06. Oktober 2011

Statement für die Presse

Hildegard Müller zur Vorstellung der Forschungsförderung für Elektromobilität

Berlin, 6. Oktober 2011 - "Die Initiative des Bundesministeriums für Bildung und Forschung zur Förderung der Elektromobilität ist zu begrüßen. Damit werden Empfehlungen der Nationalen Plattform Elektromobilität, in der sich auch die deutsche Energiewirtschaft engagiert, aufgenommen. Es ist richtig, bei der Forschung und Entwicklung einen Schwerpunkt auf den Fahrzeugbau und dort insbesondere auf die Fahrzeugbatterie zu legen. Nur mit leistungsfähigen, robusten und bezahlbaren Batterien werden sich Elektrofahrzeuge durchsetzen können.

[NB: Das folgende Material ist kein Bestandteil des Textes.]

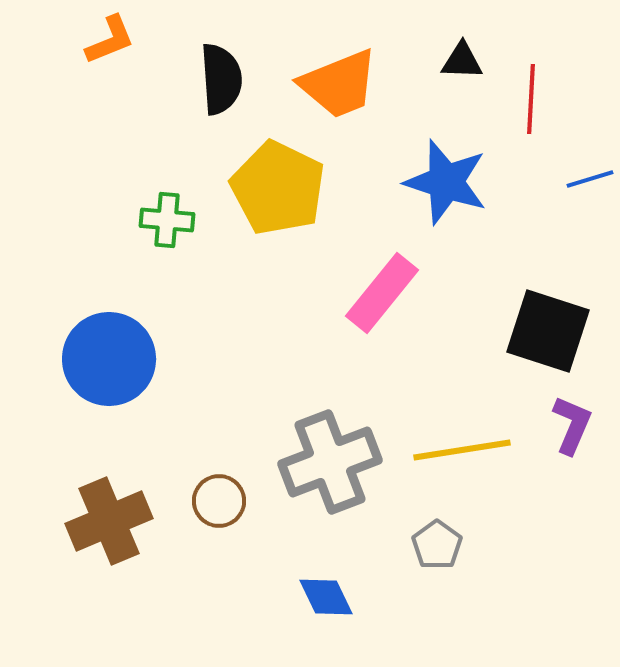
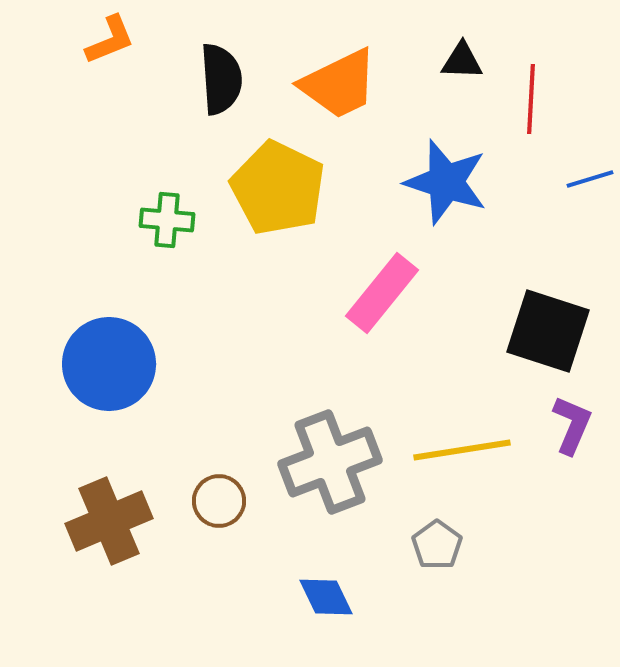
orange trapezoid: rotated 4 degrees counterclockwise
blue circle: moved 5 px down
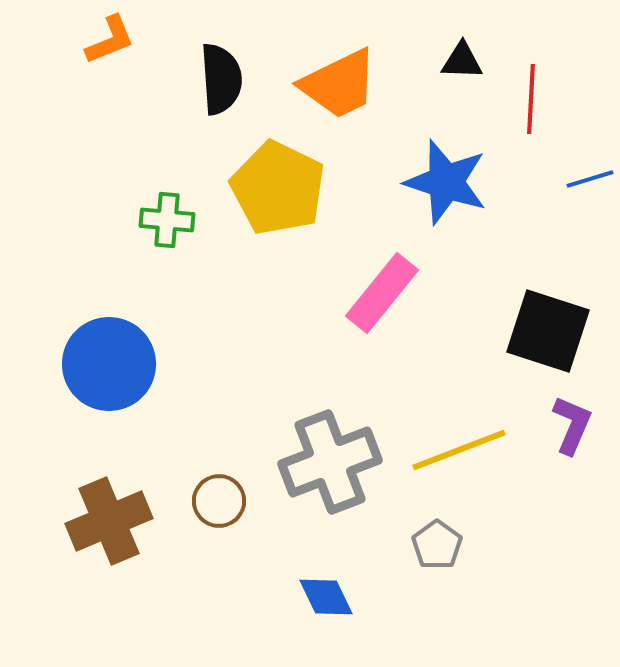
yellow line: moved 3 px left; rotated 12 degrees counterclockwise
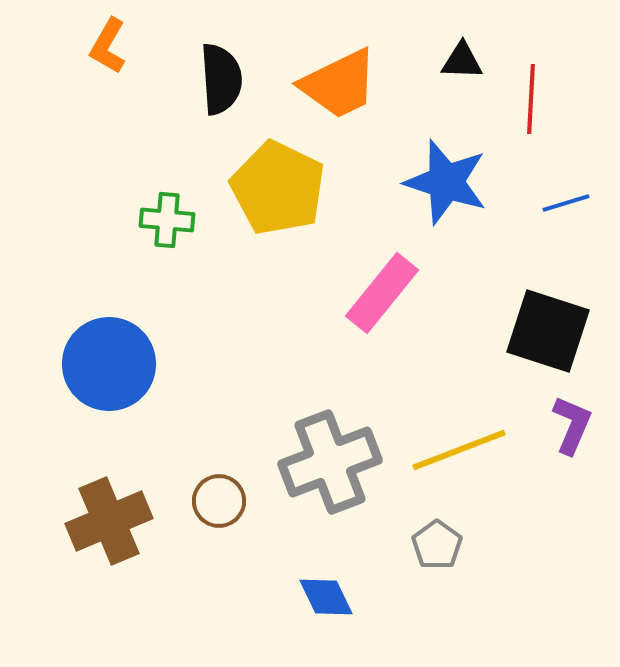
orange L-shape: moved 2 px left, 6 px down; rotated 142 degrees clockwise
blue line: moved 24 px left, 24 px down
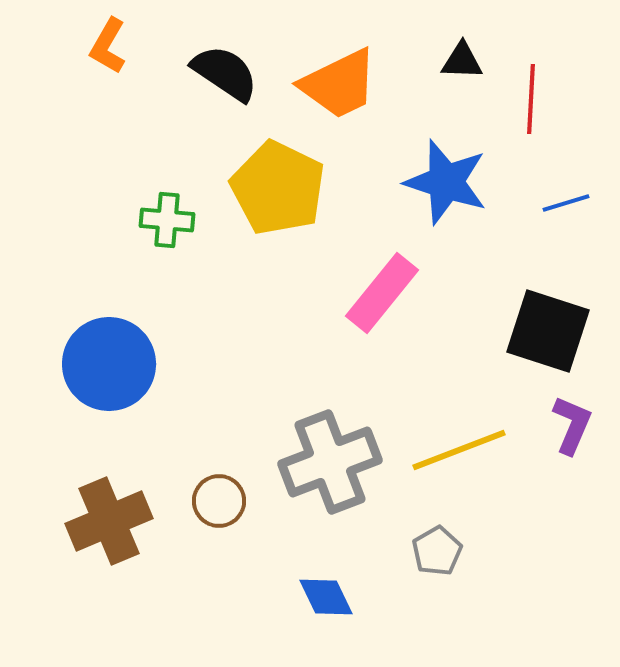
black semicircle: moved 4 px right, 6 px up; rotated 52 degrees counterclockwise
gray pentagon: moved 6 px down; rotated 6 degrees clockwise
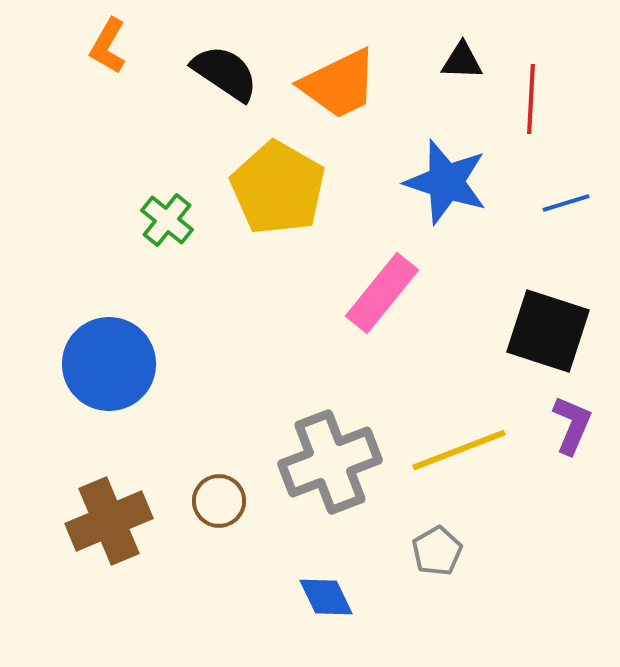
yellow pentagon: rotated 4 degrees clockwise
green cross: rotated 34 degrees clockwise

Bereits vor über einem Jahr hatte der BDEW mit Studien der Initiative ELAN 2020 unter anderem drauf hingewiesen, dass ohne eine staatliche Unterstützung das Ziel, eine Million Fahrzeuge bis zum Jahr 2020 auf die Straße zu bringen, nicht zu erreichen sein wird. Um dieses Ziel erreichen zu können, ist es erforderlich, dass Forschung und Entwicklung, aber auch der Ausbau der Infrastruktur in geeigneter Weise gefördert beziehungsweise unterstützt werden. Die heute vorgestellte Forschungsförderung ist daher ein wichtiger Baustein, diesem Ziel näher zu kommen.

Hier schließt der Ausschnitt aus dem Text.